I received a half-dozen phone calls from friends and associates wanting to confirm my whereabouts – but no one, as far as I know, sent money.

The message was a hoax. I'd been hacked. I am wondering, however, whether everyone who was contacted realized this.

My husband and I travel often and have spent a significant amount of time in Asia. It was somewhat plausible that we could have been in the Philippines. Also, the fact that the Philippines was in dire straits after the recent destructive typhoon made it credible that we might have been victims of theft.

However, there were clues that the message was fake. There are very few people I would approach for a loan of $1,850, and my hairdresser, my tennis instructor and my former work colleagues are not on that short list. The only people who would remotely consider sending money would be my relatives and close friends, and they would likely know or could easily verify my whereabouts.

So who would put up the money? Perhaps the hacker was hoping an elderly relative or a Good Samaritan would respond.

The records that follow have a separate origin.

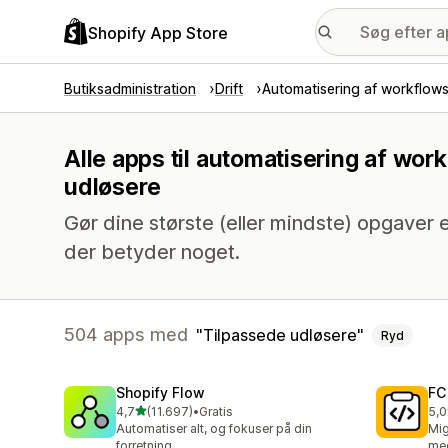
Shopify App Store
Butiksadministration
Drift
Automatisering af workflow
Alle apps til automatisering af wo
udløsere
Gør dine største (eller mindste) opgaver e
der betyder noget.
504 apps med
Tilpassede udløsere
Ryd
Shopify Flow
FC
ud af 5 stjerner
4,7
(11.697)
•
Gratis
5,0
11697 anmeldelser i alt
90 
Automatiser alt, og fokuser på din
Mig
forretning
med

Several weeks before the plea went out for my rescue from Manila, I received a similar e-mail, supposedly from a former colleague who had lost his wallet and passport in Rome. The message stated that the Canadian embassy was replacing his passport and would be putting him on a plane home. In the interim, I was asked to contribute $2,500 to tide him over until he got his new passport.

This man travels to Europe frequently, but I knew immediately that it was a bogus request because we were not close and he would never ask me for money. I also wondered why he would need so much money if embassy staff were working on his behalf.

What made my hacking experience so painful was the fact that the hacker laid the foundations to receive the money and essentially crippled my cybercommunications. He (or she) set up a shadow e-mail account almost identical to mine, except that one letter was missing from the fake address. Somehow he managed to divert all my incoming messages to the fake account. Presumably the hacker was hoping to intercept inquiries asking how and where to send the money.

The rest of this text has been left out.